Reconhecer publicamente, num instrumento de caráter internacional, que o ser humano é dotado de razão e consciência de tudo que o permeia, diferenciando-o, portanto, dos demais seres, é modo de respeitá-lo exatamente por ser o que é e colocá-lo como epicentro de um aparato legal de nível internacional, que subsiste, em primeiro lugar, hoje, para atender às necessidades primordiais do homem para, depois, satisfazer os interesses do Estado. O que nem sempre foi assim, como se viu no capítulo 1 do presente estudo.
Na órbita nacional, a dignidade da pessoa humana constitui fundamento da República Federativa do Brasil. Presente em sem art. 1º, inciso III, a Constituição Federal de 1988 elevou a dignidade da pessoa humana ao patamar de princípios do Estado brasileiro, atuando como direcionado do criador das leis infraconstitucionais e de seus intérpretes. 
Sarlet (In: CANOTILHO, 2013, p. 575-576) comenta a importância do preceito constitucional da dignidade da pessoa humana:
Em termos gerais, a doutrina constitucional parte do pressuposto de que a dignidade da pessoa humana assenta-se em fundamentos ético-filosóficos, sendo ínsita à condição humana, representando um “princípio supremo no trono da hierarquia das normas”. Importa considerar, neste contexto, que a dignidade da pessoa humana desempenha o papel de valor-guia não apenas dos direitos fundamentais, mas de toda a ordem jurídica (constitucional e infraconstitucional), razão pela qual, para muitos, se justifica a caracterização da dignidade como princípio constitucional de maior hierarquia axiológica.
Confirma-se que a dignidade é concebida como algo próprio da pessoa humana. Todos possuem dignidade e deve tê-la respeitada. Erigi-la como base de um Estado Democrático de Direito é reconhecer a condição particular do ser humano e conferir que todos os cidadãos tenham a sua liberdade, igualdade e individualidade preservados, tanto pelo Estado, quanto pela sociedade. 
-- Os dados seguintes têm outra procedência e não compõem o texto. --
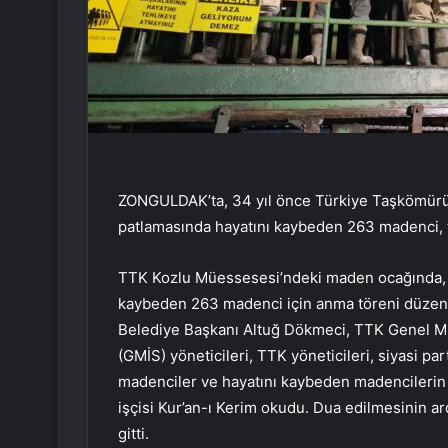
ZONGULDAK’ta, 34 yıl önce Türkiye Taşkömürü
patlamasında hayatını kaybeden 263 madenci, f
TTK Kozlu Müessesesi’ndeki maden ocağında, 3
kaybeden 263 madenci için anma töreni düzen
Belediye Başkanı Altuğ Dökmeci, TTK Genel M
(GMİS) yöneticileri, TTK yöneticileri, siyasi part
madenciler ve hayatını kaybeden madencilerin y
işçisi Kur’an-ı Kerim okudu. Dua edilmesinin a
gitti.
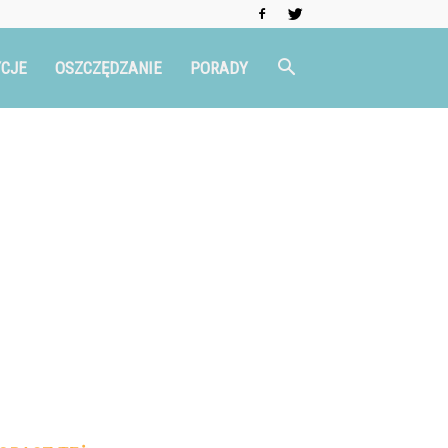
CJE
OSZCZĘDZANIE
PORADY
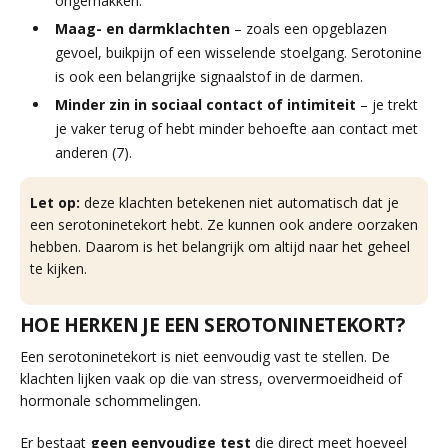
ongemakken.
Maag- en darmklachten
– zoals een opgeblazen
gevoel, buikpijn of een wisselende stoelgang. Serotonine
is ook een belangrijke signaalstof in de darmen.
Minder zin in sociaal contact of intimiteit
– je trekt
je vaker terug of hebt minder behoefte aan contact met
anderen (7).
Let op:
deze klachten betekenen niet automatisch dat je
een serotoninetekort hebt. Ze kunnen ook andere oorzaken
hebben. Daarom is het belangrijk om altijd naar het geheel
te kijken.
HOE HERKEN JE EEN SEROTONINETEKORT?
Een serotoninetekort is niet eenvoudig vast te stellen. De
klachten lijken vaak op die van stress, oververmoeidheid of
hormonale schommelingen.
Er bestaat
geen eenvoudige test
die direct meet hoeveel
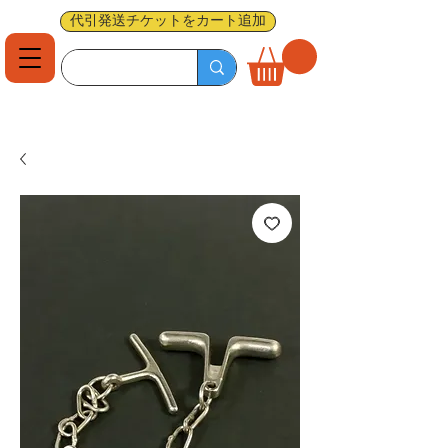
代引発送チケットをカート追加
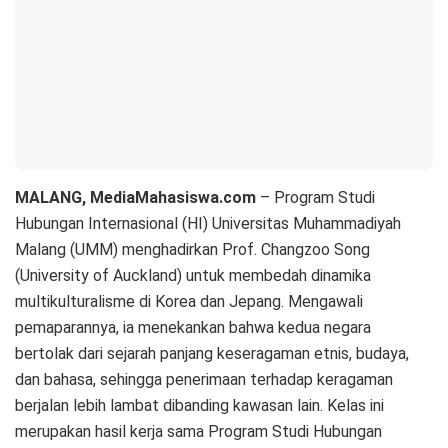
MALANG, MediaMahasiswa.com
– Program Studi
Hubungan Internasional (HI) Universitas Muhammadiyah
Malang (UMM) menghadirkan Prof. Changzoo Song
(University of Auckland) untuk membedah dinamika
multikulturalisme di Korea dan Jepang. Mengawali
pemaparannya, ia menekankan bahwa kedua negara
bertolak dari sejarah panjang keseragaman etnis, budaya,
dan bahasa, sehingga penerimaan terhadap keragaman
berjalan lebih lambat dibanding kawasan lain. Kelas ini
merupakan hasil kerja sama Program Studi Hubungan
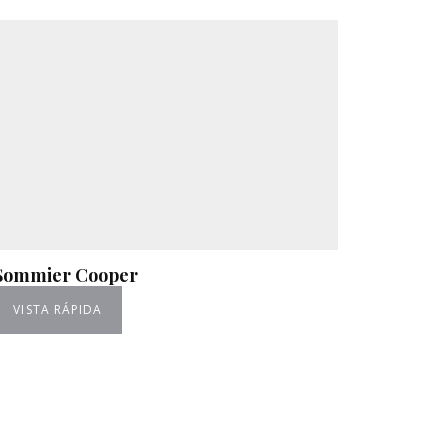
Sommier Cooper
VISTA RÁPIDA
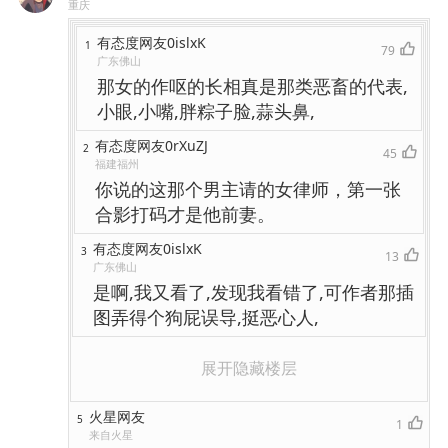
重庆
有态度网友0islxK
1
79
广东佛山
那女的作呕的长相真是那类恶畜的代表,
小眼,小嘴,胖粽子脸,蒜头鼻,
有态度网友0rXuZJ
2
45
福建福州
你说的这那个男主请的女律师，第一张
合影打码才是他前妻。
有态度网友0islxK
3
13
广东佛山
是啊,我又看了,发现我看错了,可作者那插
图弄得个狗屁误导,挺恶心人,
展开隐藏楼层
火星网友
5
1
来自火星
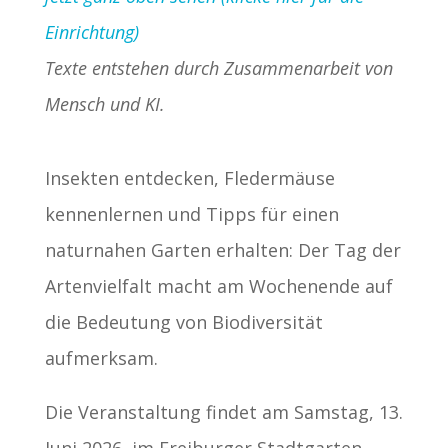
Einrichtung)
Texte entstehen durch Zusammenarbeit von
Mensch und KI.
Insekten entdecken, Fledermäuse
kennenlernen und Tipps für einen
naturnahen Garten erhalten: Der Tag der
Artenvielfalt macht am Wochenende auf
die Bedeutung von Biodiversität
aufmerksam.
Die Veranstaltung findet am Samstag, 13.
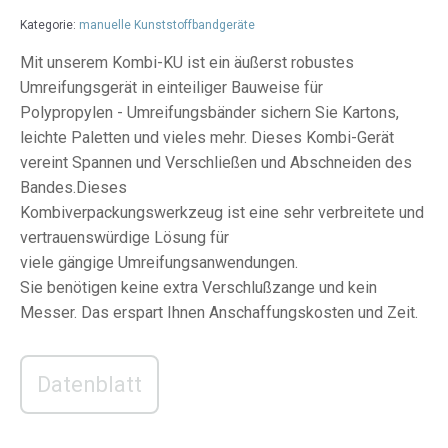
Kategorie:
manuelle Kunststoffbandgeräte
Mit unserem Kombi-KU ist ein äußerst robustes
Umreifungsgerät in einteiliger Bauweise für
Polypropylen - Umreifungsbänder sichern Sie Kartons,
leichte Paletten und vieles mehr. Dieses Kombi-Gerät
vereint Spannen und Verschließen und Abschneiden des
Bandes.Dieses
Kombiverpackungswerkzeug ist eine sehr verbreitete und
vertrauenswürdige Lösung für
viele gängige Umreifungsanwendungen.
Sie benötigen keine extra Verschlußzange und kein
Messer. Das erspart Ihnen Anschaffungskosten und Zeit.
Datenblatt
À efetivação do respeito à dignidade do ser humano, o Estado cria um conjunto de normas tomadas como fundamentais, com vistas a proteger o indivíduo de atos cruéis e desumanos, e assegurar que o mínimo seja garantido à sua subsistência. Esses direitos fundamentais, na visão de Padilha (2014, p. 623), são “considerados indispensáveis à manutenção da dignidade da pessoa humana, necessários para assegurar a todos uma existência digna, livre e igual.”
Em tempos onde os olhares se voltam aos direitos humanos do indivíduo, as principais constituições contemporâneas têm na dignidade da pessoa humana o alicerce de seu edifício jurídico.
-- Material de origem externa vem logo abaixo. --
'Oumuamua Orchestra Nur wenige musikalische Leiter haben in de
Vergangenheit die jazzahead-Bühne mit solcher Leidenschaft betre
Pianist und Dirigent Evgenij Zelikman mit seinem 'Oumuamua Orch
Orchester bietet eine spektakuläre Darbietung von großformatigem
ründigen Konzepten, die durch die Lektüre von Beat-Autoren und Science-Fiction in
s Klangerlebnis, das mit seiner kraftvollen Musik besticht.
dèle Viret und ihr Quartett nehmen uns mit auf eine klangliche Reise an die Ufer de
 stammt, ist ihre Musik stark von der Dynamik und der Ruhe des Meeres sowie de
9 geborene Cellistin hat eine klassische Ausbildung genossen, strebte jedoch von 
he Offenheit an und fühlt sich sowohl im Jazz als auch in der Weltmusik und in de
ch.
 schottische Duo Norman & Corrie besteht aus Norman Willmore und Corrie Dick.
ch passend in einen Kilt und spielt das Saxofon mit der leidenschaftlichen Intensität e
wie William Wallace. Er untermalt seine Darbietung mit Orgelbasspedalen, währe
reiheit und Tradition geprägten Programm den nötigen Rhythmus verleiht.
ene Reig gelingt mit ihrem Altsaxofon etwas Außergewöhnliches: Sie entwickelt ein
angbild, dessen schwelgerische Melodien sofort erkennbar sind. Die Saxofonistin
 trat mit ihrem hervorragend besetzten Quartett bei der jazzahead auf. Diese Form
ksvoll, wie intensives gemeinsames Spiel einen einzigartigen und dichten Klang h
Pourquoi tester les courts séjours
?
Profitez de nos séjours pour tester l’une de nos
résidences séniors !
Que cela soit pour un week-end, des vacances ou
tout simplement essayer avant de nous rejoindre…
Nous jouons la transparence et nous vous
3.2 O BRASIL, O TRÁFICO DE PESSOAS E OS DIREITOS HUMANOS
Em relação ao tráfico de pessoas, afirma-se, sem margens para dúvidas, de constitui uma das maiores violações à dignidade da pessoa humana, ao retirar da vítima a sua liberdade de ir e vir, os seus sonhos, a sua individualidade. A vítima do tráfico deixa de ser considerada um ser humano, para ser tratada como mercadoria, à mercê de toda a sorte, por parte de seus algozes. 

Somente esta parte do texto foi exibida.